------ ENTRIES SHOWN

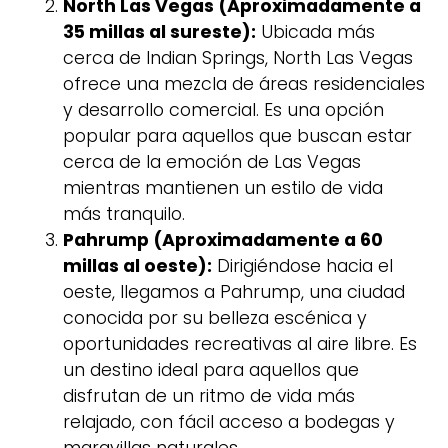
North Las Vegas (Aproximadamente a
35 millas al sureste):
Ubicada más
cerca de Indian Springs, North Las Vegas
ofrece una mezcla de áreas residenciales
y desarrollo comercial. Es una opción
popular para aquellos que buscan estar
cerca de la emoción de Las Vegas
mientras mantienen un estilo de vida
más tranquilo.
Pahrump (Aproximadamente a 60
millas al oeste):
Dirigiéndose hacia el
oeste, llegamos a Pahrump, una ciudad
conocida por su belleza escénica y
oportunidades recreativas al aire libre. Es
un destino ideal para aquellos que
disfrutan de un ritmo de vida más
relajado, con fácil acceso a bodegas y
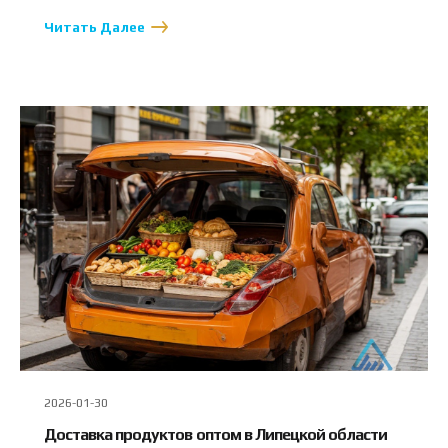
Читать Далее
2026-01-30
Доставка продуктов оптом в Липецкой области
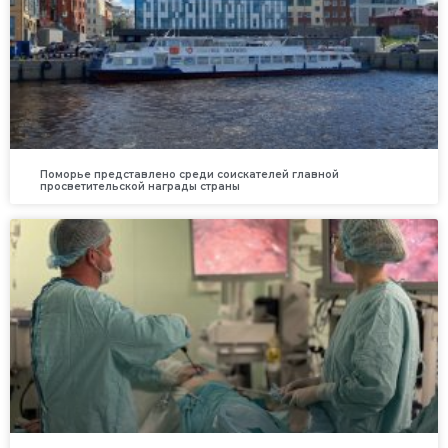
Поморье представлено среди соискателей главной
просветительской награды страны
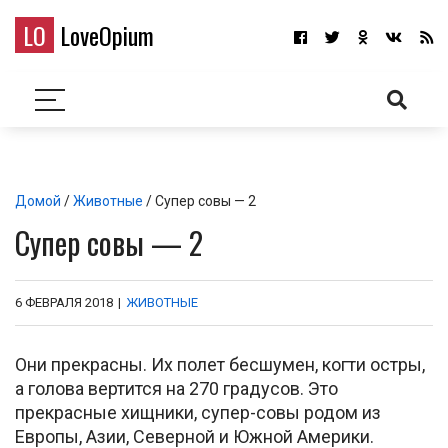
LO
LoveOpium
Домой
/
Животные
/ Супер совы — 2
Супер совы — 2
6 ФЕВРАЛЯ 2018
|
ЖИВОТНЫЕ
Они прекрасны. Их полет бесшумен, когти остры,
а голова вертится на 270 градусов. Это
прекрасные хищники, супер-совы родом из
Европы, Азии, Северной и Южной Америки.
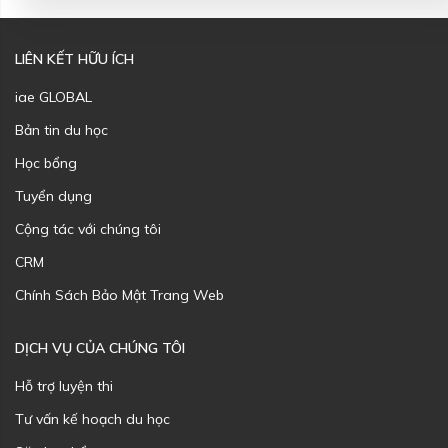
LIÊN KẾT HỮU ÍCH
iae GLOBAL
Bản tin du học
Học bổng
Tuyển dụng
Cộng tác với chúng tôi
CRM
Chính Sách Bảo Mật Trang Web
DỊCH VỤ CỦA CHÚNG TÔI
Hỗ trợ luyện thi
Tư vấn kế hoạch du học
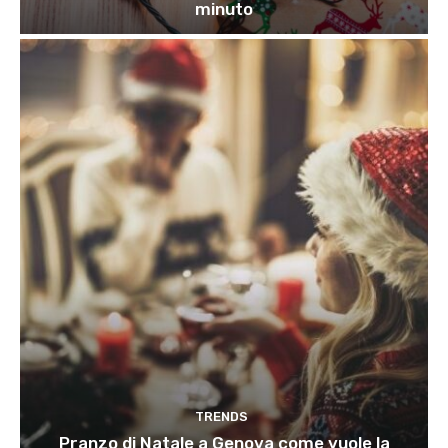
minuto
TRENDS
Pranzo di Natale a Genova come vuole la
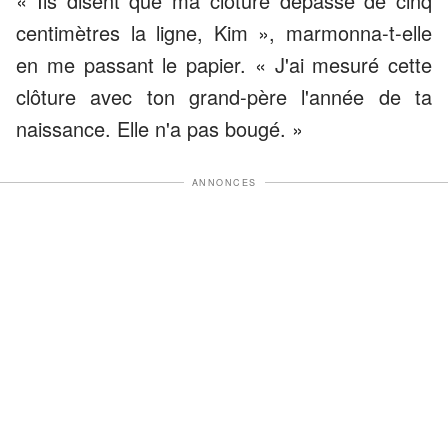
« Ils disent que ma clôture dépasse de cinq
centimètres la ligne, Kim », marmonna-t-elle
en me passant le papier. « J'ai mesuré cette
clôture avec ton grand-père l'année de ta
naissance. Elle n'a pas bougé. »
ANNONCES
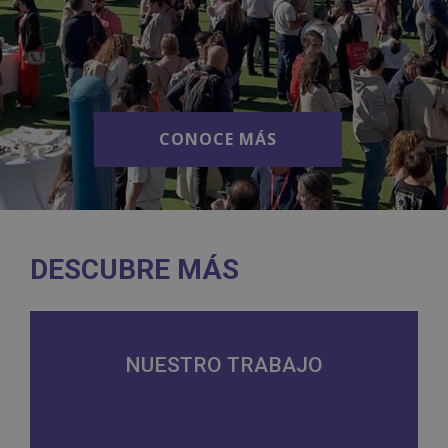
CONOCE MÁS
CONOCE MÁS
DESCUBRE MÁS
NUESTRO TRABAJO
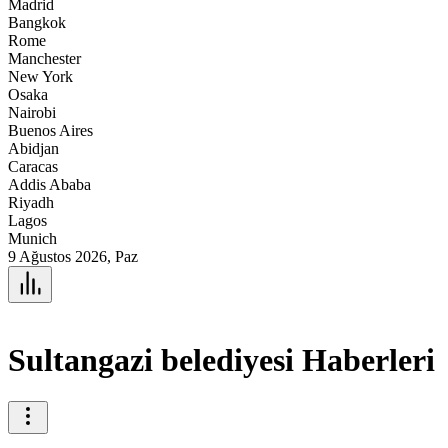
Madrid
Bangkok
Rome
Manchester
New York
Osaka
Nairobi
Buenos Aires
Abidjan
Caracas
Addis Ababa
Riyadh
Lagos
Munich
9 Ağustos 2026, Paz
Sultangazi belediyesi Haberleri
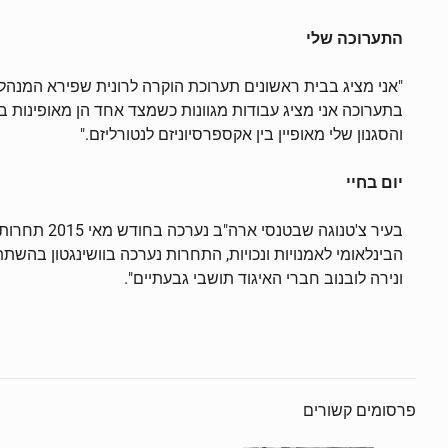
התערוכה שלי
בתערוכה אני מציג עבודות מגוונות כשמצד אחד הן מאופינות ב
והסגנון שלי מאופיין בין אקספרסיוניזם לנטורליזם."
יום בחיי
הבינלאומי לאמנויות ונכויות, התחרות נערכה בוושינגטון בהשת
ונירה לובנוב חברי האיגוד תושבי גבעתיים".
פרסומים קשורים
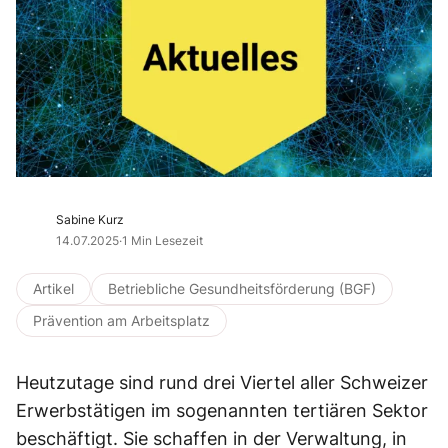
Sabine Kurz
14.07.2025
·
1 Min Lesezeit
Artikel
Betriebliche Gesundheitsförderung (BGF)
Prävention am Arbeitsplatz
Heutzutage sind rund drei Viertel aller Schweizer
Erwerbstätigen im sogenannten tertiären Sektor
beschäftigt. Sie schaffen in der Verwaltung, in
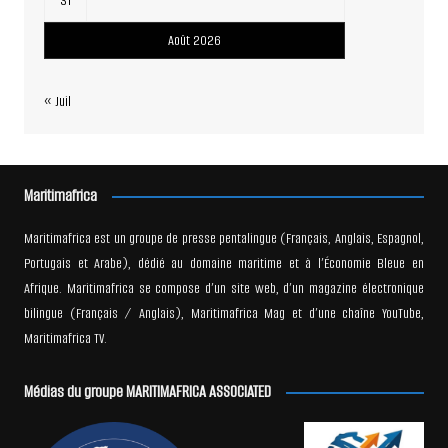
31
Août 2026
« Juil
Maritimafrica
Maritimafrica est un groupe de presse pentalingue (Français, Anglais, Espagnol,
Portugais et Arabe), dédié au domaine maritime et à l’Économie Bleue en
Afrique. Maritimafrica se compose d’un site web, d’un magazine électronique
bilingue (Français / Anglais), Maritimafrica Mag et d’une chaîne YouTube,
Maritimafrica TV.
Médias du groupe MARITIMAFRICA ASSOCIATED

------------

What are the lines above that hold the string "cerca"? Copy them.

cerca de Indian Springs, North Las Vegas
cerca de la emoción de Las Vegas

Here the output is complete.